- [Task brief]:
Please look for the string "savoir" below and report every line in which it occurs.

- [Data for review]:
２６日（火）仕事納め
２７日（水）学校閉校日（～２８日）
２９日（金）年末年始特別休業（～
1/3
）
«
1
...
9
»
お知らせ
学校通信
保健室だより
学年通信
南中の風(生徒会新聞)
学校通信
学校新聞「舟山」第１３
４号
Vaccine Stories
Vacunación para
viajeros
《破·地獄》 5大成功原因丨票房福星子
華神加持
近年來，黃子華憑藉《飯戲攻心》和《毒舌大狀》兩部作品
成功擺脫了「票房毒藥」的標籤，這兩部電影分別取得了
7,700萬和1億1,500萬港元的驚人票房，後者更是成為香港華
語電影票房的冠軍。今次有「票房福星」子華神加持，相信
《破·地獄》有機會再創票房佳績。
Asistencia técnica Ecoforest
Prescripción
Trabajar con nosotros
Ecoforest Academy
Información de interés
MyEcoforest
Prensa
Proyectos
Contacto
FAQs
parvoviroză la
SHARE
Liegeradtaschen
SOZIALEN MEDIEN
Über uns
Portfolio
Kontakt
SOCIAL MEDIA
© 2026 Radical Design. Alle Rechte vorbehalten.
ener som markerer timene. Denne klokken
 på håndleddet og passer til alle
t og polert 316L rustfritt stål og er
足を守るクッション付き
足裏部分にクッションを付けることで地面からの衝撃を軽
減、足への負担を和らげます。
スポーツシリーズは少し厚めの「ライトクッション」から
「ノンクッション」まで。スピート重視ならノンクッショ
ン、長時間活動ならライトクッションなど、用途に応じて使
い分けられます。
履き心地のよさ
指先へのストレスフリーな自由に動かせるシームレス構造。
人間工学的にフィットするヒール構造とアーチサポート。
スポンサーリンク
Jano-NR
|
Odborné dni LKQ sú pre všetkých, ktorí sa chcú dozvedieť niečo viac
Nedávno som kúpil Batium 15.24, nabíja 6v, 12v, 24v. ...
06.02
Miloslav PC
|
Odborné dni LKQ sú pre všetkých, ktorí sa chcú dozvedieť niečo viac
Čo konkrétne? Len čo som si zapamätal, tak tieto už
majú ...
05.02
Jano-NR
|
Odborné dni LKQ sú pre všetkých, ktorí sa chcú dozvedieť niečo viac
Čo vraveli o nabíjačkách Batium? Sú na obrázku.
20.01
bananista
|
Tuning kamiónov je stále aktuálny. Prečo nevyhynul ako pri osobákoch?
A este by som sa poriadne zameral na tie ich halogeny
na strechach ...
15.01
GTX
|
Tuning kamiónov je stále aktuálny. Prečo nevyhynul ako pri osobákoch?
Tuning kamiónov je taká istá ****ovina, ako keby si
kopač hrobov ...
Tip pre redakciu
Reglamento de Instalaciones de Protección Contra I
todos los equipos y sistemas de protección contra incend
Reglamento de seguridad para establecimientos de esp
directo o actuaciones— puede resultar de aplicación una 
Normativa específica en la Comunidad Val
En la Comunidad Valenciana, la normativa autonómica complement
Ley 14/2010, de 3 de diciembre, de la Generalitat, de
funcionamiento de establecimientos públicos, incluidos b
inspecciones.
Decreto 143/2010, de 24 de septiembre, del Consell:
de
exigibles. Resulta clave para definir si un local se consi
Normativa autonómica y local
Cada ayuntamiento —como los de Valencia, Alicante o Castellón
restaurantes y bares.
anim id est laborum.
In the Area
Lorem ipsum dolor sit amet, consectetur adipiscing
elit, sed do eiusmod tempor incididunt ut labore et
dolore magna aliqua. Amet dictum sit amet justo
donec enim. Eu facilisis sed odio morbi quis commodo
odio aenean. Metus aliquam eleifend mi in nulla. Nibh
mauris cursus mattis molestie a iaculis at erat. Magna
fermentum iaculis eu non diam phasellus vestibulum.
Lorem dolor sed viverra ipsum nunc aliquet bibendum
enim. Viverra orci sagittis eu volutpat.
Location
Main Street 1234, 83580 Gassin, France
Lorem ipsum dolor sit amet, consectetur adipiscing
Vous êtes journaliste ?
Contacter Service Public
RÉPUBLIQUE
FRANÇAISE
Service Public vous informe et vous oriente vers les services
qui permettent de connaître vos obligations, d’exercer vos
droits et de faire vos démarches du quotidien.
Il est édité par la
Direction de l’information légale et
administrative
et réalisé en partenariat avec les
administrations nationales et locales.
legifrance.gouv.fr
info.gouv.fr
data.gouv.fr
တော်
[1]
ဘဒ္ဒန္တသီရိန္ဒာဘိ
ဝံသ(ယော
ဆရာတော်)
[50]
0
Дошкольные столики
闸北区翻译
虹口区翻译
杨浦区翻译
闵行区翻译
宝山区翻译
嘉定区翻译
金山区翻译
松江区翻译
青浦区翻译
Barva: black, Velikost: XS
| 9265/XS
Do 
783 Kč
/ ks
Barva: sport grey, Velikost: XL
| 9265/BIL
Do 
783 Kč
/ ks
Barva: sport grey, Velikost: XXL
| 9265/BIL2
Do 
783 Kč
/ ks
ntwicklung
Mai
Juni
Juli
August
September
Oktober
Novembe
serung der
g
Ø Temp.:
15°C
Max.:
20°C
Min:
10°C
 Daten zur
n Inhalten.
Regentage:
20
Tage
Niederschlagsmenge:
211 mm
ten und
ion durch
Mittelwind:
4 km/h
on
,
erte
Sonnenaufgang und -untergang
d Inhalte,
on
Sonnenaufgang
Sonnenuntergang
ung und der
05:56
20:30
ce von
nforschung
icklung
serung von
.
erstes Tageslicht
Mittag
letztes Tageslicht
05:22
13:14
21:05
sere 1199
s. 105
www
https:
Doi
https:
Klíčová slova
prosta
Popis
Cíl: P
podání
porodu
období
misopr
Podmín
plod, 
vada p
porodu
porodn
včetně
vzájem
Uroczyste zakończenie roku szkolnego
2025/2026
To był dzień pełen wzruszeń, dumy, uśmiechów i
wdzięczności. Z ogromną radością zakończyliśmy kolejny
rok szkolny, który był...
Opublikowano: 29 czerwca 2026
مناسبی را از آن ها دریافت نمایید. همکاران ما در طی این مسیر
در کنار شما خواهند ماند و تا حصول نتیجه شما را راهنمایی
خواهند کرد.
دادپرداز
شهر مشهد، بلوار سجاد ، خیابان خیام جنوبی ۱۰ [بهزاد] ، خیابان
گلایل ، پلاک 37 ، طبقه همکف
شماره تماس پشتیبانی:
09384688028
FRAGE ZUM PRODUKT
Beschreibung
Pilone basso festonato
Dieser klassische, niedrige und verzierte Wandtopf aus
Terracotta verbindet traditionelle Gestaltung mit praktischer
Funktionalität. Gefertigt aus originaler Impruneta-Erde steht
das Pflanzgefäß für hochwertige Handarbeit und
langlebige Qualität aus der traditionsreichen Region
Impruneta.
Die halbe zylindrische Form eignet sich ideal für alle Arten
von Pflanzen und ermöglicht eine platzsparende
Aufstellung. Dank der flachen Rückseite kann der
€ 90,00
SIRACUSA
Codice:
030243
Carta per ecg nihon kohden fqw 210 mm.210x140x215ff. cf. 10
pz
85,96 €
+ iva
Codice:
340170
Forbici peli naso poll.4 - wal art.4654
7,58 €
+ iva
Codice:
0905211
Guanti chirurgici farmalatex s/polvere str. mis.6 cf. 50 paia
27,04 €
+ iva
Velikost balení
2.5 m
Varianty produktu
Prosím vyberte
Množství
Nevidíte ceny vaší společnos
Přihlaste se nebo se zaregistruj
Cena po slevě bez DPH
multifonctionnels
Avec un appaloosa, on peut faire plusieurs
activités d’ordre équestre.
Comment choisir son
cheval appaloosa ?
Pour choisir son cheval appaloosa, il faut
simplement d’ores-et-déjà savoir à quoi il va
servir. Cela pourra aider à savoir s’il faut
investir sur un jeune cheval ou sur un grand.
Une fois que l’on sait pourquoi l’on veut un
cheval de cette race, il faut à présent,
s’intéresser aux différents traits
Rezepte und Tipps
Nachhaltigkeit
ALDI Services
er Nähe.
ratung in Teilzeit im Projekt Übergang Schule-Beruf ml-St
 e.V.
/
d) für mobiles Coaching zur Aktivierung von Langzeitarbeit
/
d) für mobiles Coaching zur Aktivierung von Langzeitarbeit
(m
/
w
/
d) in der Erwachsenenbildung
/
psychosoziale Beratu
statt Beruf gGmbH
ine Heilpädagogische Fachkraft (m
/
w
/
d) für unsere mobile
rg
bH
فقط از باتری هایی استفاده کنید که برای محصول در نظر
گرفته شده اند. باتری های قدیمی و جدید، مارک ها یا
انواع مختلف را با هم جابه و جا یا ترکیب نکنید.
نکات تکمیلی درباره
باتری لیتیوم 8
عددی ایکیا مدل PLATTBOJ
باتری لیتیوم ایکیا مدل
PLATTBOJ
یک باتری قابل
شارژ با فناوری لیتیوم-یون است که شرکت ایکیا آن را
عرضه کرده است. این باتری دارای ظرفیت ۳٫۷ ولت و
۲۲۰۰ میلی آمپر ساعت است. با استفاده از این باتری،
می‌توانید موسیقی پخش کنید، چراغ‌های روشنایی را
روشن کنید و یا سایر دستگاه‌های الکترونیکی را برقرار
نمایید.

- [Task output]:
simplement d’ores-et-déjà savoir à quoi il va
servir. Cela pourra aider à savoir s’il faut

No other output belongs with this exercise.